# Definition of integral domain from Herstein

1. Oct 31, 2010

### mikepol

Hi,

I ran into conflicting definitions of integral domain. Herstein defines a ring where existence of unity for multiplication is NOT assumed. His definition of integral domain is:

"A commutative ring R is an integral domain if ab=0 in R implies a=0 or b=0"

I looked in 3 other books and on the Internet, and everywhere either integral domain is defined to contain a multiplicative unit element, or definition of a ring assumes such an element. In either case, integral domain seems to always contain a unit element.

Could someone please explain to me why are there two different definitions and which one is more common?

Thank you.

2. Nov 7, 2010

### mansurbhimsen

My understanding is that a unity element is a prerequisite for defining an integral domain in general. However as Herstein shows in the proof for the theorem that every finite integral domain is a field, its easy to show the inherent existence of an unity element in an integral domain when its finite.

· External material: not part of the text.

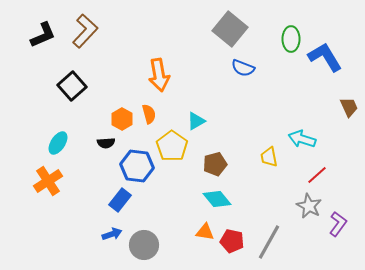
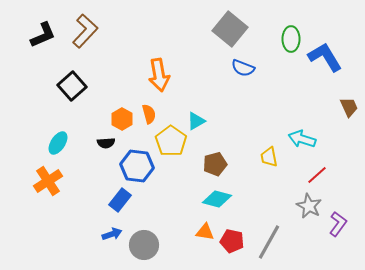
yellow pentagon: moved 1 px left, 5 px up
cyan diamond: rotated 36 degrees counterclockwise
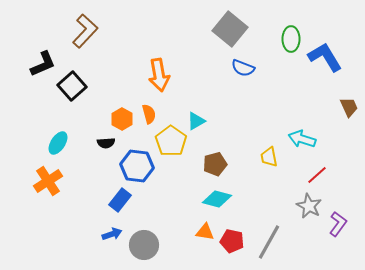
black L-shape: moved 29 px down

The pigeonhole principle and associated logic used in that proof relies on the integral domain being finite.I doubt its possible to show the existence of unity in an integral domain if its infinite without assuming it already. I am waiting for a better insight myself . Hope this suffices till then.

3. Nov 7, 2010

### mansurbhimsen

a bit of additional info.its a cut and paste job from wikipedia...but it seems to answer some questions nevertheless

"In mathematics, especially in the area of abstract algebra known as ring theory, a domain is a ring such that ab = 0 implies that either a = 0 or b = 0.[1] That is, it is a ring which has no left or right zero divisors. (Sometimes such a ring is said to "have the zero-product property.") Some authors require the ring to have 1 ≠ 0 to be a domain,[2] or equivalently to be nontrivial[3]. In other words, a domain is a nontrivial ring without left or right zero divisors. A commutative domain with 1 ≠ 0 is called an integral domain.[4]

A finite domain is automatically a finite field by Wedderburn's little theorem."

4. Nov 7, 2010

### mathwonk

I looked in a dozen or so books (Lang, Rotman, Dummit and Foote, Van der Waerden, Reid, Matsumura, Atiyah - Macdonald, Zariski - Samuel, Eisenbud, Herstein, Brauer, A.A.Albert, Birkhoff-Maclane) and found several different conventions.

In general the reason for giving a definition in a certain way is that the author finds it convenient for what he intends to do in his own book. Or maybe he just imitates what he was taught. Or maybe he feels that his definition captures the most interesting examples out there.

Anyway, a nice theorem in the book of Jacobson (and maybe also Hungerford) is that every ring without an identity can be embedded isomorphically as an ideal inside a ring with identity. Moreover every ring without zero divisors can be embedded isomorphically inside a ring without zero divisors which has an identity element.

I guess I forgot to check whether commutativity is assumed. Anyway the result suggests that you never need to exclude the identity element since every ring without one is actually an ideal in a ring with one. So considering rings with identity along with their ideals covers the whole territory.

Jacobson cleverly calls rings without identity "rngs".

you might check me on this in hungerford or jacobson.